BACKGROUND: Regulation of tissue remodelling and ovarian permeability by intercellular adhesion complexes may be involved in normal and pathological ovarian function. Therefore, the occurrence, distribution and hormonal control of the adherens junction protein vascular endothelial cadherin (VE-cadherin) and the tight junction proteins occludin and claudin in the human corpus luteum (CL) were investigated.

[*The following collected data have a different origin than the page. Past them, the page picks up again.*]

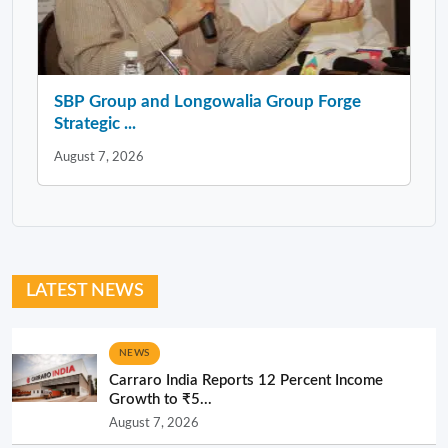
SBP Group and Longowalia Group Forge
Strategic ...
August 7, 2026
LATEST NEWS
NEWS
Carraro India Reports 12 Percent Income
Growth to ₹5...
August 7, 2026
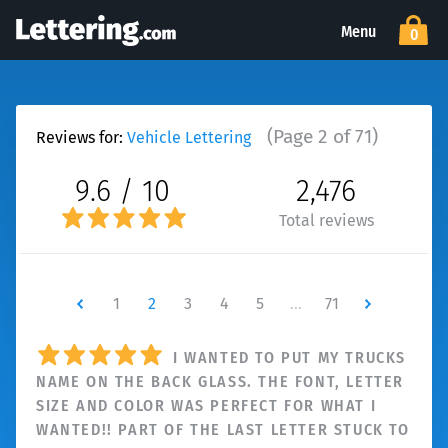
Menu
0
(Page 2 of 71)
Reviews for:
Vehicle Lettering
9.6 / 10
2,476
Total reviews
Newer
1
2
3
4
5
…
71
Newer
I WANTED TO PUT MY TRUCKS
NAME ON THE BACK GLASS. THE FONT, LETTER
SIZE AND COLOR WAS PERFECT FOR WHAT I
WANTED!! PART OF THE LAST LETTER STUCK TO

METHODS: CLs from patients undergoing hysterectomy for benign reasons were enucleated during early, mid- and late stages of the functional luteal phase and after HCG rescue in vivo. Immunostaining for occludin, claudins 1 and 5 and VE-cadherin was carried out on fixed tissue. Endothelial cells, granulosa lutein cells and theca lutein cells were identified by reference to serial sections immunostained for CD34, 17alpha-hydroxylase and 3beta-hydroxy-steroid-dehydrogenase. Quantitative analyses were performed using image analyses.

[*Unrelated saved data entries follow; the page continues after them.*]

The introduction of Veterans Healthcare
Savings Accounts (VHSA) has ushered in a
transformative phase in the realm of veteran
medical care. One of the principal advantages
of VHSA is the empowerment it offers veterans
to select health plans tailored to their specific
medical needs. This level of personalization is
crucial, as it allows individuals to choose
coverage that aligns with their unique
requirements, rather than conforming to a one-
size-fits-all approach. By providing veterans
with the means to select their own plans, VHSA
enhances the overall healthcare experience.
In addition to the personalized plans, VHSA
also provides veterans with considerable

RESULTS: Occludin was localized to the plasma membrane of granulosa lutein cells and endothelial cells but was absent in theca lutein cells. Claudin 1 was exclusively localized to the plasma membrane of steroidogenic cells. Claudin 5 and VE-cadherin were only present in endothelial cells. After HCG administration in vivo, adherens and tight junction proteins were significantly down-regulated (P < 0.05).

CONCLUSIONS: The decrease of junctional proteins after HCG treatment suggests a hormonal control of tight and adherens junctions in the CL associated with tissue remodelling and an increase in luteal permeability during early pregnancy.